RECORDS FOR THE TASK below:

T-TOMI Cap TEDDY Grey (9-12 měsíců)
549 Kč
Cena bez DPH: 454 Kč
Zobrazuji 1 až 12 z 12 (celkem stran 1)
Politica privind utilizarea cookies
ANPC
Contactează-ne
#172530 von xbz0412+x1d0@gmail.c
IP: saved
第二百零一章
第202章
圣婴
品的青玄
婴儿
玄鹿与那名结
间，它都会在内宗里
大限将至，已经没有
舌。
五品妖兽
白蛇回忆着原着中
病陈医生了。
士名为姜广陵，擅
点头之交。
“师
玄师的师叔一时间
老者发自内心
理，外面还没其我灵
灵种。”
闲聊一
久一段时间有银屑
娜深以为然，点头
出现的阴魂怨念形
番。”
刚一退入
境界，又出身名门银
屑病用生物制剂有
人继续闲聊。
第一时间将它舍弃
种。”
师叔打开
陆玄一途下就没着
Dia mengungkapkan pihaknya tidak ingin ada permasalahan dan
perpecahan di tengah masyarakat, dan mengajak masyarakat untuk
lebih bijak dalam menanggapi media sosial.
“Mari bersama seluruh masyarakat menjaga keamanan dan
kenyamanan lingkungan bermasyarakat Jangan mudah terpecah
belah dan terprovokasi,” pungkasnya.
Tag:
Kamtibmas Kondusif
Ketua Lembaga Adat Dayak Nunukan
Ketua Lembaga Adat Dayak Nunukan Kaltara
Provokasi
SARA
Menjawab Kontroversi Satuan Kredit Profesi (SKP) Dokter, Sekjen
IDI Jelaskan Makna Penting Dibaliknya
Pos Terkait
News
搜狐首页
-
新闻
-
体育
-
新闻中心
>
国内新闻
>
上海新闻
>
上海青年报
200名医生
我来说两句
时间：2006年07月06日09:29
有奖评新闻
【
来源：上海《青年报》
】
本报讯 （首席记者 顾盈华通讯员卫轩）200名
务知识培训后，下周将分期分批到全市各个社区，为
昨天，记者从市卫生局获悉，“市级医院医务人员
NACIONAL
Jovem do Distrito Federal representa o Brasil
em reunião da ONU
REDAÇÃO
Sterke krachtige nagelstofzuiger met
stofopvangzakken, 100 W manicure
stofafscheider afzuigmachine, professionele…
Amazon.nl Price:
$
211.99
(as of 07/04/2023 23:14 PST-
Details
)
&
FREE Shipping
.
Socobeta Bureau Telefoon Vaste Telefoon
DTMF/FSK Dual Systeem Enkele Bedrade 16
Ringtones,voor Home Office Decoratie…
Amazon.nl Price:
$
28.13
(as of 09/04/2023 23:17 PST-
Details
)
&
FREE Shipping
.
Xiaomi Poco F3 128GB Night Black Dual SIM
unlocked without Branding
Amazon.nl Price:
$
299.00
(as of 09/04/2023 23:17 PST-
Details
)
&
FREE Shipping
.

End of RECORDS FOR THE TASK.

# [INSTRUCTIONS FOR THE TASK]
All of the entries must be printed again exactly as given.

# [ANSWER]
T-TOMI Cap TEDDY Grey (9-12 měsíců)
549 Kč
Cena bez DPH: 454 Kč
Zobrazuji 1 až 12 z 12 (celkem stran 1)
Politica privind utilizarea cookies
ANPC
Contactează-ne
#172530 von xbz0412+x1d0@gmail.c
IP: saved
第二百零一章
第202章
圣婴
品的青玄
婴儿
玄鹿与那名结
间，它都会在内宗里
大限将至，已经没有
舌。
五品妖兽
白蛇回忆着原着中
病陈医生了。
士名为姜广陵，擅
点头之交。
“师
玄师的师叔一时间
老者发自内心
理，外面还没其我灵
灵种。”
闲聊一
久一段时间有银屑
娜深以为然，点头
出现的阴魂怨念形
番。”
刚一退入
境界，又出身名门银
屑病用生物制剂有
人继续闲聊。
第一时间将它舍弃
种。”
师叔打开
陆玄一途下就没着
Dia mengungkapkan pihaknya tidak ingin ada permasalahan dan
perpecahan di tengah masyarakat, dan mengajak masyarakat untuk
lebih bijak dalam menanggapi media sosial.
“Mari bersama seluruh masyarakat menjaga keamanan dan
kenyamanan lingkungan bermasyarakat Jangan mudah terpecah
belah dan terprovokasi,” pungkasnya.
Tag:
Kamtibmas Kondusif
Ketua Lembaga Adat Dayak Nunukan
Ketua Lembaga Adat Dayak Nunukan Kaltara
Provokasi
SARA
Menjawab Kontroversi Satuan Kredit Profesi (SKP) Dokter, Sekjen
IDI Jelaskan Makna Penting Dibaliknya
Pos Terkait
News
搜狐首页
-
新闻
-
体育
-
新闻中心
>
国内新闻
>
上海新闻
>
上海青年报
200名医生
我来说两句
时间：2006年07月06日09:29
有奖评新闻
【
来源：上海《青年报》
】
本报讯 （首席记者 顾盈华通讯员卫轩）200名
务知识培训后，下周将分期分批到全市各个社区，为
昨天，记者从市卫生局获悉，“市级医院医务人员
NACIONAL
Jovem do Distrito Federal representa o Brasil
em reunião da ONU
REDAÇÃO
Sterke krachtige nagelstofzuiger met
stofopvangzakken, 100 W manicure
stofafscheider afzuigmachine, professionele…
Amazon.nl Price:
$
211.99
(as of 07/04/2023 23:14 PST-
Details
)
&
FREE Shipping
.
Socobeta Bureau Telefoon Vaste Telefoon
DTMF/FSK Dual Systeem Enkele Bedrade 16
Ringtones,voor Home Office Decoratie…
Amazon.nl Price:
$
28.13
(as of 09/04/2023 23:17 PST-
Details
)
&
FREE Shipping
.
Xiaomi Poco F3 128GB Night Black Dual SIM
unlocked without Branding
Amazon.nl Price:
$
299.00
(as of 09/04/2023 23:17 PST-
Details
)
&
FREE Shipping
.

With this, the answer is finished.